Fictional draconic deity in Dungeons & Dragons

In the Dungeons & Dragons (D&D) role-playing game, Bahamut (/bəˈhɑːmət/ bə-HAH-mət) is a powerful draconic deity, who has the same name as Bahamut from Arabic mythology.

Introduced in the 1st Edition of Advanced Dungeons & Dragons (AD&D) and continuing into 2004's release of Complete Divine, Bahamut, the Platinum Dragon, is the King of the Good Dragons. He is a deity of good dragonkind (usually, but not exclusively, referring to metallic dragons) and a member of the default pantheon of D&D gods. His counterpart in Dragonlance is Paladine (though many regard the two as separate beings). Bahamut is a child of the dragon god Io. He is also referred to as the God of Dragons or the Lord of the North Wind.

In many campaign settings, the draconic pantheon of gods consists of the leader Io, and his children Aasterinian, Bahamut, Chronepsis, Faluzure, Sardior, and Tiamat. Other draconic gods may be present in different campaign settings. For example, the Forgotten Realms draconic pantheon also includes Astilabor, Garyx, Hlal, Lendys, and Tamara (among others); these five deities have expanded their influence to become venerated in many other campaign settings as well.

==Publishing history==
Bahamut's personal name is derived from the Bahamut of Arabic mythology, an elegant giant fish that supports the world, with an angel that stands on top a ruby on his head to cleanse the unknown in the universe.

===Dungeons & Dragons (1974–1976)===
The character was introduced to the game in its first supplement, Greyhawk (1975), by Gary Gygax and Rob Kuntz. In this book, he was only known as the Dragon King, also called the Platinum Dragon, and did not have a personal name.

===Advanced Dungeons & Dragons 1st edition (1977–1988)===
The character appears in the first edition Monster Manual (1977).
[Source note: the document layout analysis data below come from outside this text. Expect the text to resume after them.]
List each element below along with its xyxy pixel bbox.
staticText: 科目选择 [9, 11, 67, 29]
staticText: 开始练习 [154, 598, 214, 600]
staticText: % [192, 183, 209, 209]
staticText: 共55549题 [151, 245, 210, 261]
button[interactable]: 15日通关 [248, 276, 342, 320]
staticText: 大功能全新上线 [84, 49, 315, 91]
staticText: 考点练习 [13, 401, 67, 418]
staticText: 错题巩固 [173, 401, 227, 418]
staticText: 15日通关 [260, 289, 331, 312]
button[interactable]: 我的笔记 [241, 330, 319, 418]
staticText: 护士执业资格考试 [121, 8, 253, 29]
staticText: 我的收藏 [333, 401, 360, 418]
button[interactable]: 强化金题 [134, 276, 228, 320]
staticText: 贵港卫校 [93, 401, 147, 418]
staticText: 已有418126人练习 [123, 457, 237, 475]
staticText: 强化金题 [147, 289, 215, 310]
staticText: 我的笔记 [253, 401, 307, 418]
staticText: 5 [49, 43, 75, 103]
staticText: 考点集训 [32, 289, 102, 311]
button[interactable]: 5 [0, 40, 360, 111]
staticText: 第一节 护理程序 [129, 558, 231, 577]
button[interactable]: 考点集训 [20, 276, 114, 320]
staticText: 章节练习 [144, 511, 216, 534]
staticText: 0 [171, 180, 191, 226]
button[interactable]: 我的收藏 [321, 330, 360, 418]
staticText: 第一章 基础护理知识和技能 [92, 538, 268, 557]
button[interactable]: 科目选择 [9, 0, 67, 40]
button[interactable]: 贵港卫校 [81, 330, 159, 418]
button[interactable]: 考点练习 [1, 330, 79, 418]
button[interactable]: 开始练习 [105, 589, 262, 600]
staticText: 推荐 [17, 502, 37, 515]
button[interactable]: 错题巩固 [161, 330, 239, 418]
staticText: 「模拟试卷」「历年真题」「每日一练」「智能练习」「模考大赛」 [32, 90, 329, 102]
In this book, the Platinum Dragon was given the personal name Bahamut.

He was also identified as a lesser god for dragons in the book Deities & Demigods (1980).

Bahamut, the Platinum Dragon, King of the Good Dragons, and Angel of the Seven Heavens is further described in Dragon #38 (1980).

Bahamut's role in the outer planes is detailed in the first edition Manual of the Planes (1987).

===Advanced Dungeons & Dragons 2nd edition (1989–1999)===
Bahamut was first detailed as a deity for the Forgotten Realms campaign setting in the original Draconomicon (1990).

Bahamut was detailed as a deity in the book Monster Mythology (1992), including details about his priesthood.

Bahamut is also described in Cult of the Dragon (1998).

His role in the cosmology of the Planescape campaign setting was described in On Hallowed Ground (1996).

Several draconic children of Bahamut are described in the article "Spawn of Tiamat, Children of Bahamut", in Dragon #260 (June 1999).

Bahamut is described as one of the good deities that celestials can serve in the supplement Warriors of Heaven (1999).

===Dungeons & Dragons 3.0 edition (2000–2002)===
Bahamut appears in a preview article for the third edition, in Dragon #272 (June 2000). This information is later included in the Manual of the Planes (2001),

Bahamut is further detailed as a deity in Defenders of the Faith (2000) and Deities and Demigods (2002).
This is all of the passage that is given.